Another less universal, more esoteric (but perhaps equally important) aspect of the tower symbol comes from the associations derived from the Tarot trump, “The Tower,” and its associated meanings in the doctrines of the Golden Dawn. Given Yeats’s interest in the occult and his involvement in the Hermetic Order of the Golden Dawn during the 1890s, it should be worthwhile to bear in mind his knowledge of the Tarot pack, which was associated by Golden Dawn members with the Kabbalistic Tree of Life and were used for rituals and divination. In the Tarot, “The Tower” is the sixteenth card in the Major Arcana. In Yeats’s Italian pack, the card shows a tower hit by lightning, its top struck open. In the Rider-Waite deck, which were drawn by Pamela Coleman Smith following the directions of A. E. Waite, both of whom were former Golden Dawn members, the card shows a tall tower on a high cliff, and its burning roof, which is also a crown, is struck off by a zigzag of lightning; two figures are falling out of the tower, their arms spreading wide, and bits of fire can be seen on the top of the tower and its windows. This image corresponds to the Golden Dawn interpretation of the card: “The Tower” represents the Tower of Babel struck by the Fire from Heaven. Yeats,
as an Adept in the Golden Dawn, could not have failed to grasp this particular aspect of the symbol.
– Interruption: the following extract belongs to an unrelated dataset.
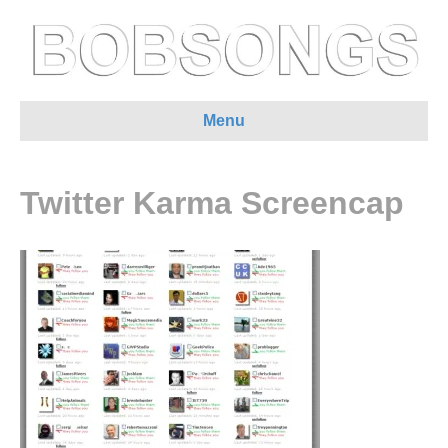
Menu
Twitter Karma Screencap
Kathleen Raine was among the first Yeatsian scholars to have established detailed connections of the Tarot symbols as they appear in Yeats’s work. In the chapter titled “Yeats, the Tarot and the Golden Dawn” in her book Yeats the Initiate, Raine traces the history of the Tarot, the central doctrines of Golden Dawn, and Yeats’s understanding of both, to make sense of his use of Tarot symbols in his work. Raine identifies major Tarot symbols, such as The Fool, The Magician, The Star, The Hermit, and The Tower, among others, as they appear in Yeats’s Red Hanrahan stories and certain poems, where their symbolic meanings add to the interpretative possibilities of the text. Raine’s reading is framed in the context of Golden Dawn doctrines, by which the symbol of the tower represents a higher power descending down the Tree of Life, that is, from the divine to the human. However, since the Golden Dawn teachings decree that ultimate truth is to be obtained by toiling upward the Kabbalistic Tree of Life, divine inspiration coming downward is both unusual and unasked-for.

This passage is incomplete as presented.